Facial recognition technology utilizes a computer to recognize and match people in photos against databases of similar faces. To be successful, these algorithms must be able to comprehend the geometry of human faces, including distinguishing landmarks like eyes, brows, nose, mouth, chin, and jaw.
Face recognition systems typically learn by training on a collection of images and videos of people. The system then learns to read the geometry of a human face by analyzing different features such as lighting, skin tone, and eye position.
Many governments are exploring facial recognition technology as a means of identifying missing individuals and preventing crimes. Law enforcement can also utilize it by comparing photographs of suspects against names in a database of convicted criminals.
It is essential to realize that these systems are not perfect. Even minor adjustments, like changing a camera angle or getting a haircut, can produce inaccurate results and lead to the misidentification of innocent individuals who may have committed crimes.
Governments are relying on these systems to identify suspected criminals, but they should never be used without adequate legal safeguards and extensive public discussion. Laws can protect individuals while discouraging corporate abuse of the systems.
In addition to tracking criminals, these systems can also be employed to identify missing individuals, such as children or seniors. In China, teachers use tablets to scan students’ faces in order to determine if they’re present in class.
Religious groups and retailers employ these systems to monitor patrons, identifying suspicious characters and shoplifters. Airline agents also rely on these systems to confirm passengers’ identities and prevent fraudulence.
As facial recognition technology is increasingly employed for criminal investigations, privacy and civil rights concerns have grown. San Francisco (California) became the first city to ban its use for police surveillance in May 2019, while Somerville (Massachusetts) followed suit shortly afterward.
The debate over facial recognition in cybersecurity is complex, so it’s essential that we educate ourselves on both its advantages and potential drawbacks before making our decisions. While we should not underestimate its power, we must also be cognizant of its potential uses and implications for individual liberties.
Image steganography is a coding technique employed by cybercriminals to conceal an offensive payload within an unassuming digital image.

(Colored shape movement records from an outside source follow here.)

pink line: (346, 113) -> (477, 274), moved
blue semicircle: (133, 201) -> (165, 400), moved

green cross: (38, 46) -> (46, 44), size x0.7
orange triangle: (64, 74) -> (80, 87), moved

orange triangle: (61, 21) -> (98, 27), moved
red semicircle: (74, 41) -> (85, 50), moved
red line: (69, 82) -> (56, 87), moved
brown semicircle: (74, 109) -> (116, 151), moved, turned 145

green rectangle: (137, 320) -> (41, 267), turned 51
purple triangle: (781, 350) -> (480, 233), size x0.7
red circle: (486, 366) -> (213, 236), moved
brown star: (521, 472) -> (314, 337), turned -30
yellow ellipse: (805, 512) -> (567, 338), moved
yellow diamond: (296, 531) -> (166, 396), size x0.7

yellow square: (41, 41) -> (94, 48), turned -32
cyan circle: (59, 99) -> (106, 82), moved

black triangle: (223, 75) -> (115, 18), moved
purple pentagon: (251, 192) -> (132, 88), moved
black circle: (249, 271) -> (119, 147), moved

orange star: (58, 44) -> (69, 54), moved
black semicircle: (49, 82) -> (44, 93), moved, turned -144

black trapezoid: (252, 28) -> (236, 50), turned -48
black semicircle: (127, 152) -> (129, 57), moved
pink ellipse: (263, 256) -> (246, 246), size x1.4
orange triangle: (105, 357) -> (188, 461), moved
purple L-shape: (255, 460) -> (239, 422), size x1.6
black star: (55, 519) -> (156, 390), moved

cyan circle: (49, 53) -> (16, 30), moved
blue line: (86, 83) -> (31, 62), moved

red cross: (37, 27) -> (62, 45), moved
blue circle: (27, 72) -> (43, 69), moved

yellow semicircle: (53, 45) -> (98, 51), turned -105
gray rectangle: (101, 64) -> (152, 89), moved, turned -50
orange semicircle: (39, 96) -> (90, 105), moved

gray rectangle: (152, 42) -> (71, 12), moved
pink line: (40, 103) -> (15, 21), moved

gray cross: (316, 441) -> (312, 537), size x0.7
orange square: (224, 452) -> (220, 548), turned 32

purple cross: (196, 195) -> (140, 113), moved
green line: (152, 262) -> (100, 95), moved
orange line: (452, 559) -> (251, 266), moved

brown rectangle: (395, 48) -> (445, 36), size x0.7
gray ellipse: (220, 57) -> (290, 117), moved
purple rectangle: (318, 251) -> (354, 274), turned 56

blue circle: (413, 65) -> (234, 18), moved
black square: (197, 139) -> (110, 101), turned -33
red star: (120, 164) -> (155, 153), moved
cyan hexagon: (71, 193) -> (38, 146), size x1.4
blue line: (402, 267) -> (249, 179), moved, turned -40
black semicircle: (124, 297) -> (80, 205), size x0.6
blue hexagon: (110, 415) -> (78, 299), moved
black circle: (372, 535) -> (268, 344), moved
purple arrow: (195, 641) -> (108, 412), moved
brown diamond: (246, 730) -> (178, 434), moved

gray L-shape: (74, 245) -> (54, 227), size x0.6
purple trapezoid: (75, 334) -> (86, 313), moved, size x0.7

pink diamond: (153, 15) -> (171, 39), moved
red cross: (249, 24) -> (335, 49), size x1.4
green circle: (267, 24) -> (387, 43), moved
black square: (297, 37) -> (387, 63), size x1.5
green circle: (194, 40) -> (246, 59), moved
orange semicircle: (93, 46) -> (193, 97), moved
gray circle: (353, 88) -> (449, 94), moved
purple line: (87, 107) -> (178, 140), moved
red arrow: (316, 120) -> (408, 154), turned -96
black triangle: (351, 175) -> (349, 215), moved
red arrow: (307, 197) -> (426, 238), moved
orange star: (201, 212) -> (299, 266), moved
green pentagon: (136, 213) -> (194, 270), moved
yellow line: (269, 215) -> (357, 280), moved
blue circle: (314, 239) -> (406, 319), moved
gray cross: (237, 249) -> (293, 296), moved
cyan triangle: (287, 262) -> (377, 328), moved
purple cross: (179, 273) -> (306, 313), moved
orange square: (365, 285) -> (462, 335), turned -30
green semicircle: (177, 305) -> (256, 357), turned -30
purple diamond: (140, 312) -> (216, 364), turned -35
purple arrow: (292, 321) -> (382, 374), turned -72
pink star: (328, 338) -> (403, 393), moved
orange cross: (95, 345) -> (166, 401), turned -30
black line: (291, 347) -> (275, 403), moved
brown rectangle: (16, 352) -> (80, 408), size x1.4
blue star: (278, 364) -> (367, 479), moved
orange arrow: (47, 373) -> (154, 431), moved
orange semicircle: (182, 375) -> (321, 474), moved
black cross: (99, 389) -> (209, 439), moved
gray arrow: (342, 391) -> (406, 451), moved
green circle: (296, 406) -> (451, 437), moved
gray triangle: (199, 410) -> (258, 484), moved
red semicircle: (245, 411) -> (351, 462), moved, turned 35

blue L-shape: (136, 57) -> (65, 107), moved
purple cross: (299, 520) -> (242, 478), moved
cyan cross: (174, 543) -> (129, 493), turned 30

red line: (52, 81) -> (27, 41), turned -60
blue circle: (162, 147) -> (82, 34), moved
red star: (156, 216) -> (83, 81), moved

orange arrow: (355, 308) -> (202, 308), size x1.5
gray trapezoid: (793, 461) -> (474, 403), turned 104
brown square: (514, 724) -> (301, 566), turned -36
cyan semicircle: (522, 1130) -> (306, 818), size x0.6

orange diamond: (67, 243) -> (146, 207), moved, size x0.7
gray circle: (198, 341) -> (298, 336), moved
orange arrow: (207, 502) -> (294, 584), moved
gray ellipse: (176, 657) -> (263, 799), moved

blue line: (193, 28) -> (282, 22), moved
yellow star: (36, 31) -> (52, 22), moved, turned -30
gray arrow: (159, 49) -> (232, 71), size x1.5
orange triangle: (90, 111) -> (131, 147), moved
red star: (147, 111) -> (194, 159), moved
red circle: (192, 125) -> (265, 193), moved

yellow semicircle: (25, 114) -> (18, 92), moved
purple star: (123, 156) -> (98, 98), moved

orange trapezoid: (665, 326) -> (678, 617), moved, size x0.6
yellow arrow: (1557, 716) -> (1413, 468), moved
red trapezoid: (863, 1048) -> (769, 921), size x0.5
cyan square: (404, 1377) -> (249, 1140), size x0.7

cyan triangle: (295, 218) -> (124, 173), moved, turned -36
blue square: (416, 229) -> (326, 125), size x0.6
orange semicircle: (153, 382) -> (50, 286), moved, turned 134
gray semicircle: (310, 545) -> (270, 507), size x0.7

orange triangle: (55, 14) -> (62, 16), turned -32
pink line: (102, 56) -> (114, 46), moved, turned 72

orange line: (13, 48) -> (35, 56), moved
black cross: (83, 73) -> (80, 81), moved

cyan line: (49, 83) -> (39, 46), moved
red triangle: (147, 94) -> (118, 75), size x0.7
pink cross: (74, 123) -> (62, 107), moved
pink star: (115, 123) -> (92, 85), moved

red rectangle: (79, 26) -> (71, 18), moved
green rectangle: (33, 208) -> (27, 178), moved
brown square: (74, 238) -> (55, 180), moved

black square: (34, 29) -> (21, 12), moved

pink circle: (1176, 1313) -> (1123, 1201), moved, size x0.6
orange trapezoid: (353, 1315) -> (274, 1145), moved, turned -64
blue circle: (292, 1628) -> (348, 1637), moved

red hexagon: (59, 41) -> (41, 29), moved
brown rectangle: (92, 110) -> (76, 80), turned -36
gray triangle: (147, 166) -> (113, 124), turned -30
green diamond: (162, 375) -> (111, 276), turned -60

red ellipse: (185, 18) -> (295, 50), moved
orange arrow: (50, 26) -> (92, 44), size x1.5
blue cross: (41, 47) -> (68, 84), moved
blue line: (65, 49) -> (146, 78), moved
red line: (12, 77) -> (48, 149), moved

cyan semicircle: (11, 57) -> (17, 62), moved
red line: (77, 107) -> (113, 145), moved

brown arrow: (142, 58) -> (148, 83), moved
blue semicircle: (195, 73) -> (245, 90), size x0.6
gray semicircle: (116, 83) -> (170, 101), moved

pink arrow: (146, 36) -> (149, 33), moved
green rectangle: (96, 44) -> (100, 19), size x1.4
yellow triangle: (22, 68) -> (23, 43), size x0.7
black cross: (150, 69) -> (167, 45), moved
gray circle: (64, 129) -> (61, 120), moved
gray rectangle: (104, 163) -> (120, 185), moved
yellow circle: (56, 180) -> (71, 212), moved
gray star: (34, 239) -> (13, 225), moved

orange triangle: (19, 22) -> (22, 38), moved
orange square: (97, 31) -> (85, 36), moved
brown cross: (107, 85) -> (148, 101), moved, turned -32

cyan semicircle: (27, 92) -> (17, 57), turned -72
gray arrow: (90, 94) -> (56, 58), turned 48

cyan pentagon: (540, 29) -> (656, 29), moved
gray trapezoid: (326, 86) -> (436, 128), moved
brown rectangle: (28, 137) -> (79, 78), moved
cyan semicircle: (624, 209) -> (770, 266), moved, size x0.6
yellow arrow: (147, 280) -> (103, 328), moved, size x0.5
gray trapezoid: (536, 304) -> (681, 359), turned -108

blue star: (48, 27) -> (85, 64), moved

This evasion technique has become common in ransomware attacks and other attacks against enterprise networks.
Steganographic techniques involve altering some pixels in an image file to make them invisible to those unfamiliar with the algorithm behind it. This is often accomplished using an LSB (Least Significant Bit) technique, which alters the last bit of pixel data so that viewers of the original image cannot detect changes made.
LSB (Latent Semiconductor) steganography works by altering the last bit of three data bytes in a pixel, which is based on RGB colors – red, green, and blue. This technique is one of the easiest and most popular image steganography methods available today.
Another steganography technique is the transform domain method, which involves altering a pixel’s information. This more intricate and sophisticated method requires specialized tools for implementation.
Steganography can be useful for concealing a significant amount of information within an image, but it also has several drawbacks. First and foremost, these techniques are not foolproof; anyone with the appropriate tools and knowledge could easily detect them.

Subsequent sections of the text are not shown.